** EXERCISE OBJECTIVE **
A faithful transcription of all the data is required.
*** Opening of PROVIDED MATERIAL ***
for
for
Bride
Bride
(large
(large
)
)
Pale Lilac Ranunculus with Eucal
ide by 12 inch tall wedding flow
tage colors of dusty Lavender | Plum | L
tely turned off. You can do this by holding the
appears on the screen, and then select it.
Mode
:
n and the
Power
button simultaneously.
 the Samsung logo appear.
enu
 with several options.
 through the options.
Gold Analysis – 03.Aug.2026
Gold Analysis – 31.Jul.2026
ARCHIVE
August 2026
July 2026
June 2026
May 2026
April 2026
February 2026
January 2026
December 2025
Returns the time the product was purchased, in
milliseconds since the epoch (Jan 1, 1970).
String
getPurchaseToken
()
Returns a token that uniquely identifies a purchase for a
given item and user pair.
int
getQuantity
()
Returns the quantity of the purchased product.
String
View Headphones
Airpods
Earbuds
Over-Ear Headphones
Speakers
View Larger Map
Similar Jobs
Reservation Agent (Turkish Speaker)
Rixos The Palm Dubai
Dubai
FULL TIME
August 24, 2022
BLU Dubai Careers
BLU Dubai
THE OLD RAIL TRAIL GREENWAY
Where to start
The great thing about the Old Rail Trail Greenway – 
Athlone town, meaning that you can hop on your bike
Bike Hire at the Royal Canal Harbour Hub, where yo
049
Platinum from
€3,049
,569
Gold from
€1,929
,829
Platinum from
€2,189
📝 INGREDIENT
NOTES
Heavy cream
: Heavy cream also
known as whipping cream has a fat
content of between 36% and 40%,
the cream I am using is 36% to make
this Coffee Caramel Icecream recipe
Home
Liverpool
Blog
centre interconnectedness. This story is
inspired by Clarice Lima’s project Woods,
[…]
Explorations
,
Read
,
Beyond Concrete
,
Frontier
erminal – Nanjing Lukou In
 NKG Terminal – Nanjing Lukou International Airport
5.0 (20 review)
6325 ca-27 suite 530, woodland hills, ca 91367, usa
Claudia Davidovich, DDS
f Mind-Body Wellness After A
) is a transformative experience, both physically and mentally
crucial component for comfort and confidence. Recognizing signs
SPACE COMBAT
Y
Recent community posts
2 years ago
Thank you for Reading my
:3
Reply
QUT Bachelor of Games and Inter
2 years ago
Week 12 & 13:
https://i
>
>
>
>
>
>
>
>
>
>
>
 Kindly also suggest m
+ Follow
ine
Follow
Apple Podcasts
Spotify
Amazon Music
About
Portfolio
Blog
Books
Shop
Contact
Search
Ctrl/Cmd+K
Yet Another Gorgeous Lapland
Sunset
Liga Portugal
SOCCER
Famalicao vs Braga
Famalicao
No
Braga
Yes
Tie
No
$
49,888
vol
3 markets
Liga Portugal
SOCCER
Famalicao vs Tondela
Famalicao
*** Close of PROVIDED MATERIAL ***
** ANSWER SECTION **
for
for
Bride
Bride
(large
(large
)
)
Pale Lilac Ranunculus with Eucal
ide by 12 inch tall wedding flow
tage colors of dusty Lavender | Plum | L
tely turned off. You can do this by holding the
appears on the screen, and then select it.
Mode
:
n and the
Power
button simultaneously.
 the Samsung logo appear.
enu
 with several options.
 through the options.
Gold Analysis – 03.Aug.2026
Gold Analysis – 31.Jul.2026
ARCHIVE
August 2026
July 2026
June 2026
May 2026
April 2026
February 2026
January 2026
December 2025
Returns the time the product was purchased, in
milliseconds since the epoch (Jan 1, 1970).
String
getPurchaseToken
()
Returns a token that uniquely identifies a purchase for a
given item and user pair.
int
getQuantity
()
Returns the quantity of the purchased product.
String
View Headphones
Airpods
Earbuds
Over-Ear Headphones
Speakers
View Larger Map
Similar Jobs
Reservation Agent (Turkish Speaker)
Rixos The Palm Dubai
Dubai
FULL TIME
August 24, 2022
BLU Dubai Careers
BLU Dubai
THE OLD RAIL TRAIL GREENWAY
Where to start
The great thing about the Old Rail Trail Greenway – 
Athlone town, meaning that you can hop on your bike
Bike Hire at the Royal Canal Harbour Hub, where yo
049
Platinum from
€3,049
,569
Gold from
€1,929
,829
Platinum from
€2,189
📝 INGREDIENT
NOTES
Heavy cream
: Heavy cream also
known as whipping cream has a fat
content of between 36% and 40%,
the cream I am using is 36% to make
this Coffee Caramel Icecream recipe
Home
Liverpool
Blog
centre interconnectedness. This story is
inspired by Clarice Lima’s project Woods,
[…]
Explorations
,
Read
,
Beyond Concrete
,
Frontier
erminal – Nanjing Lukou In
 NKG Terminal – Nanjing Lukou International Airport
5.0 (20 review)
6325 ca-27 suite 530, woodland hills, ca 91367, usa
Claudia Davidovich, DDS
f Mind-Body Wellness After A
) is a transformative experience, both physically and mentally
crucial component for comfort and confidence. Recognizing signs
SPACE COMBAT
Y
Recent community posts
2 years ago
Thank you for Reading my
:3
Reply
QUT Bachelor of Games and Inter
2 years ago
Week 12 & 13:
https://i
>
>
>
>
>
>
>
>
>
>
>
 Kindly also suggest m
+ Follow
ine
Follow
Apple Podcasts
Spotify
Amazon Music
About
Portfolio
Blog
Books
Shop
Contact
Search
Ctrl/Cmd+K
Yet Another Gorgeous Lapland
Sunset
Liga Portugal
SOCCER
Famalicao vs Braga
Famalicao
No
Braga
Yes
Tie
No
$
49,888
vol
3 markets
Liga Portugal
SOCCER
Famalicao vs Tondela
Famalicao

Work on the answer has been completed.